Several years ago, I presaged some of these problems and wrote about these issues; one of the articles can be found here.  More recently, an international consortium of journalist have come on board with an eye-opening special report, revealing black markets in Europe for human tissues and bones.  Their story begins in the Ukraine, where earlier this year security guards discovered body parts and skin stuffed into coolers, and envelopes filled with cash–transported on a “grimy white minibus.”  Authorities stumbled onto this body part heist thinking that a mass-murder had been uncovered.
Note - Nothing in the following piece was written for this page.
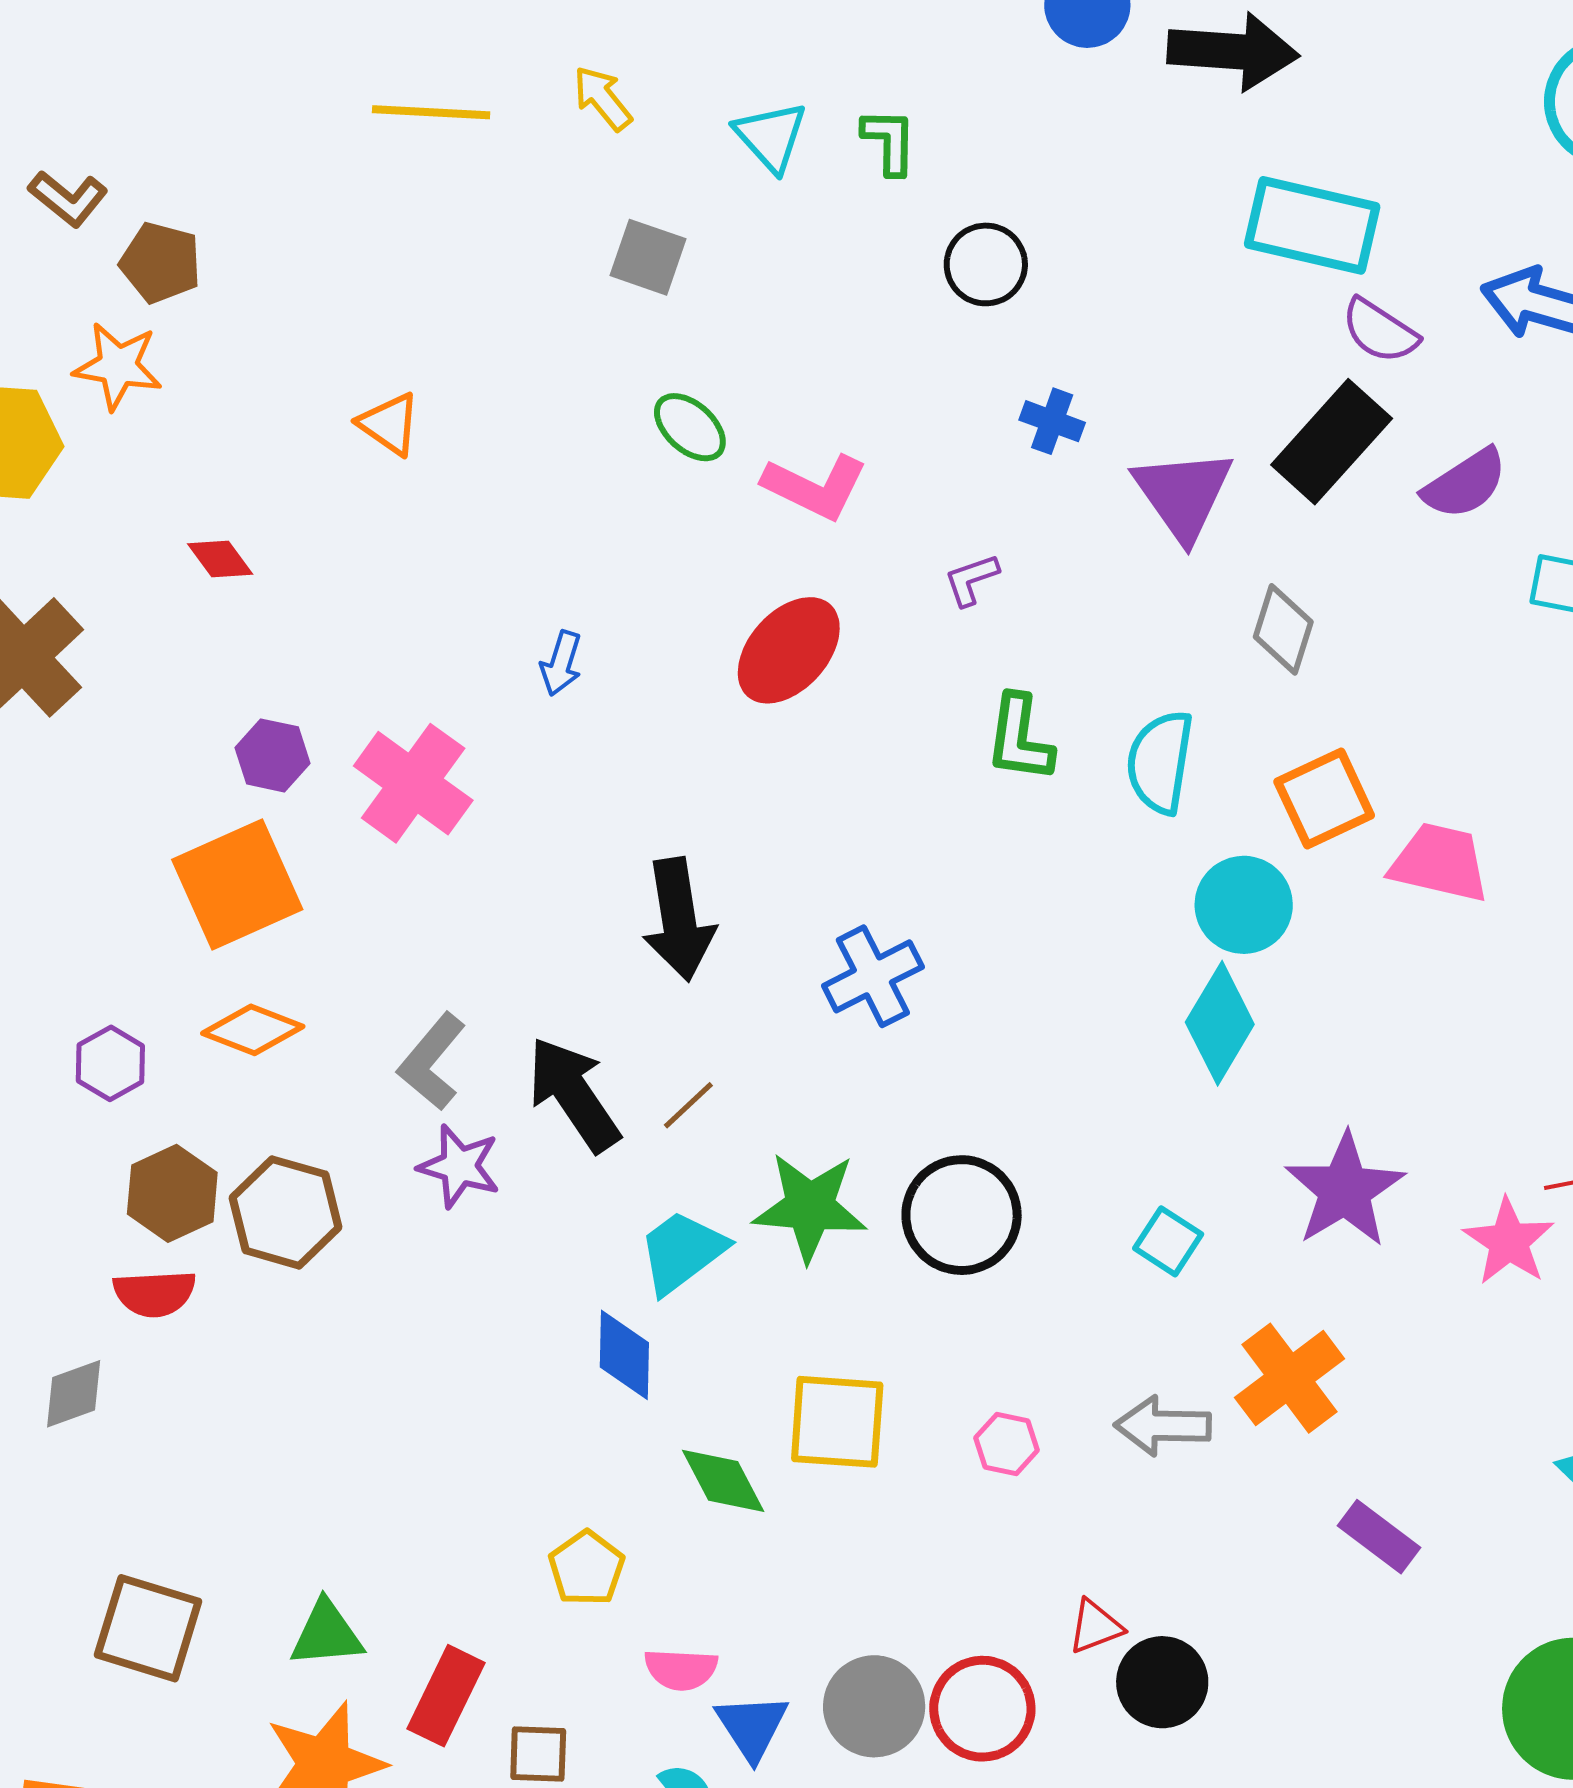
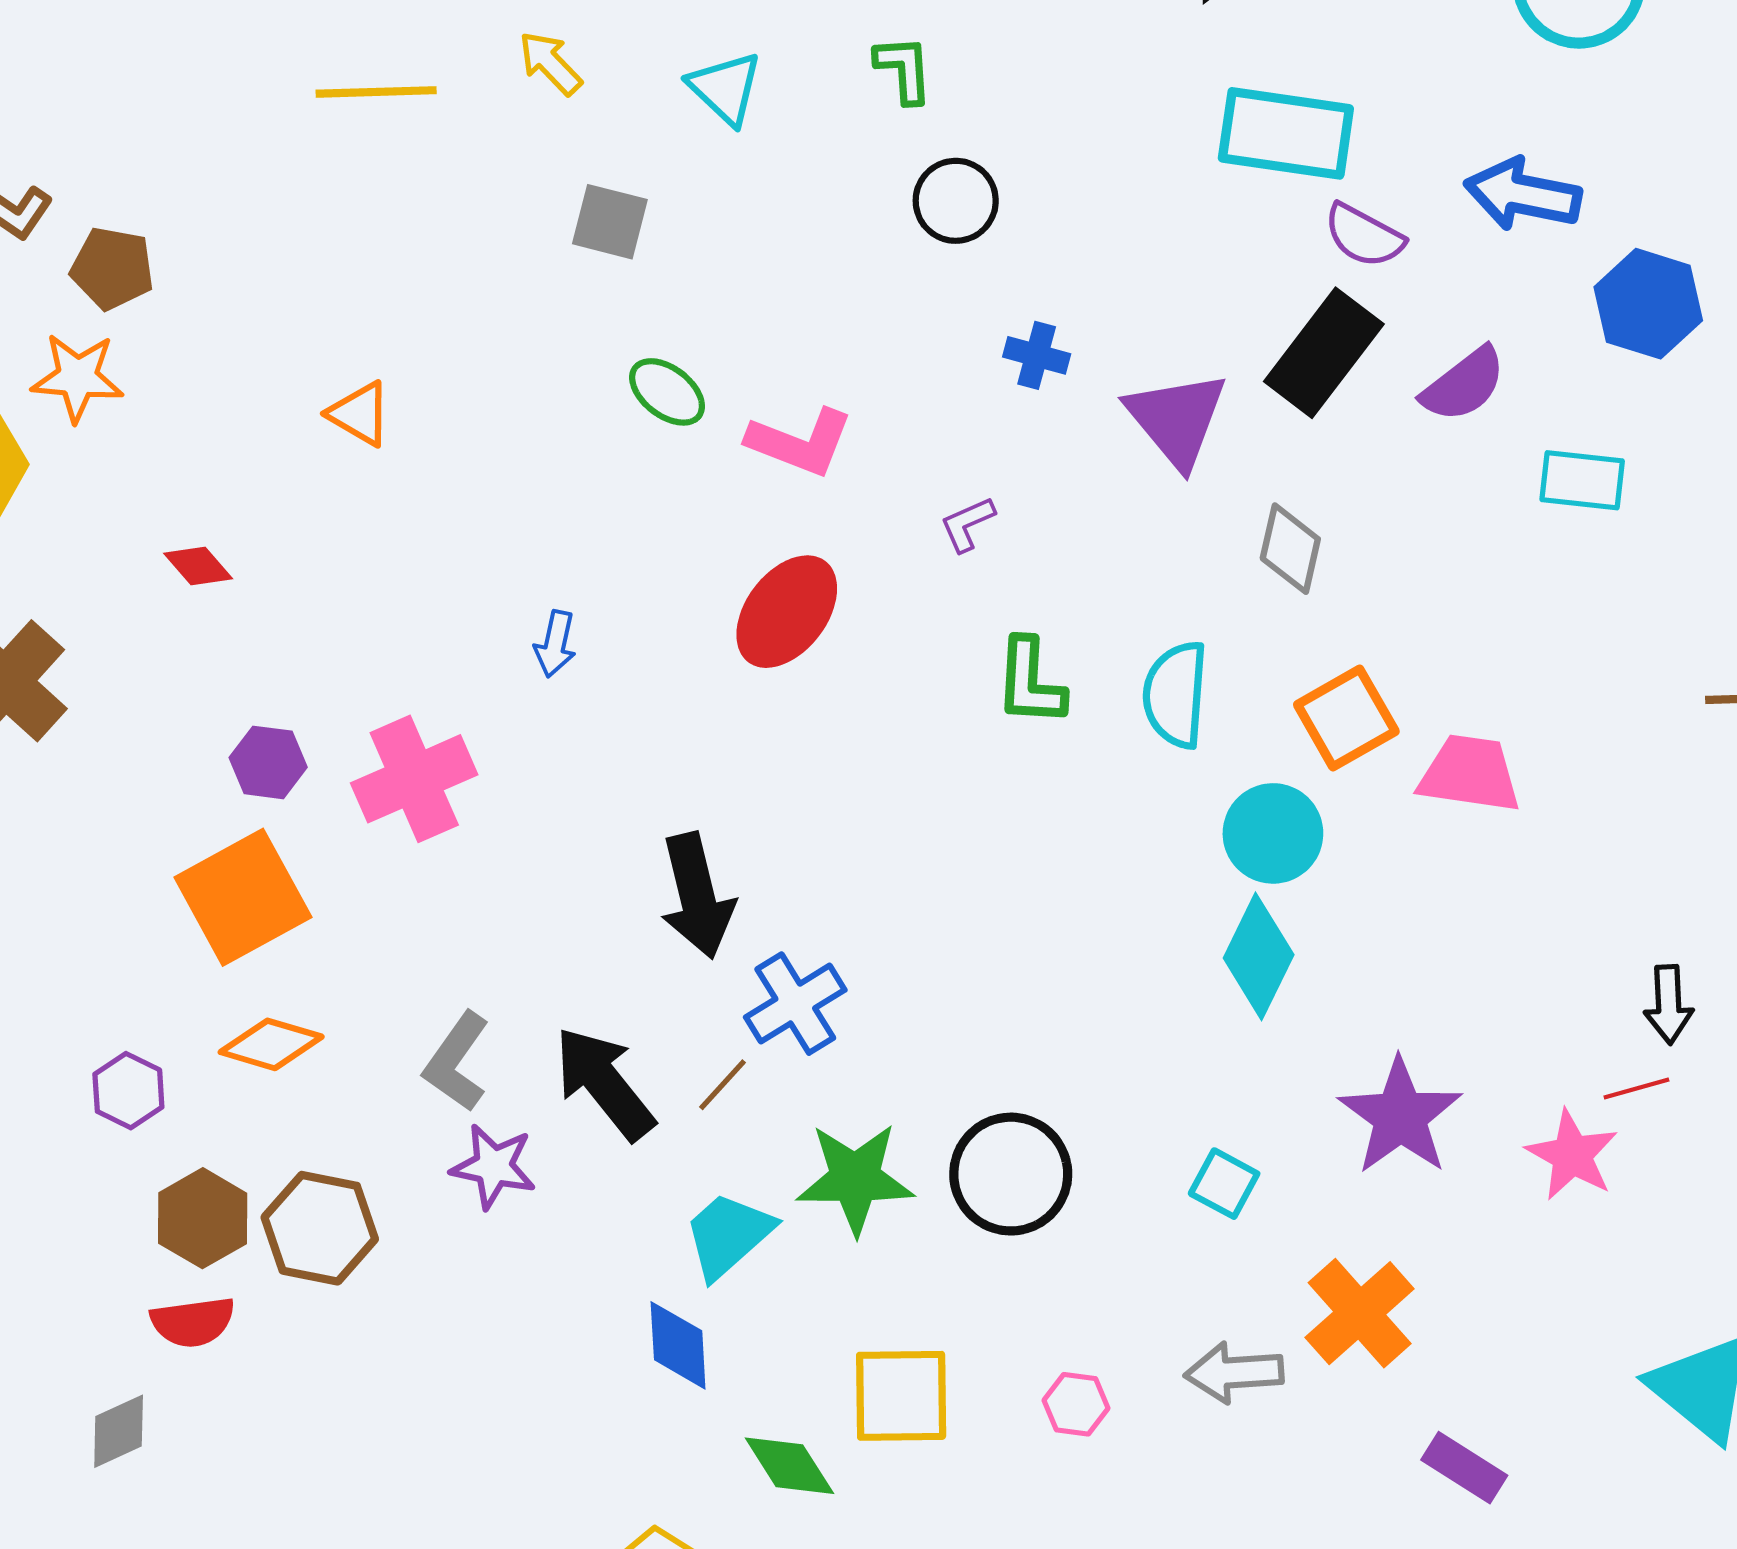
green L-shape: (889, 141) -> (904, 69), moved
pink cross: (413, 783) -> (414, 779), turned 35
blue cross: (873, 976) -> (795, 1004), moved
To their surprise, the bus and its contents were headed off to Germany before shipment of the parcels to Korea, the US and other countries.

On its own, tissue transplantation makes as much sense as organ transplantation, because they help to improve patients’ quality of life and in some instances may be vital to saving lives, such as heart valve transplants.  The problem is that the dark-side of this industry operates nefariously.  Sometimes this includes pillaging parts from cadavers dead from communicable diseases such as HIV and hepatitis or acquiring tissues through illegal means, or mislabeling parts—claiming that body parts are from Germany, when in fact they are from developing countries.  Often companies that trade on stock exchanges are linked to the darker side.  For example, investigators discovered that a US business, RTI, located in Florida is linked to the Ukraine discovery.  As Dr. Martin Zizi remarked to reporters, “once a [body part] is in the European Union, it can be shipped to the U.S. with few questions asked…They assume you’ve done the quality check, [but] we are more careful with fruit and vegetables than with body parts.”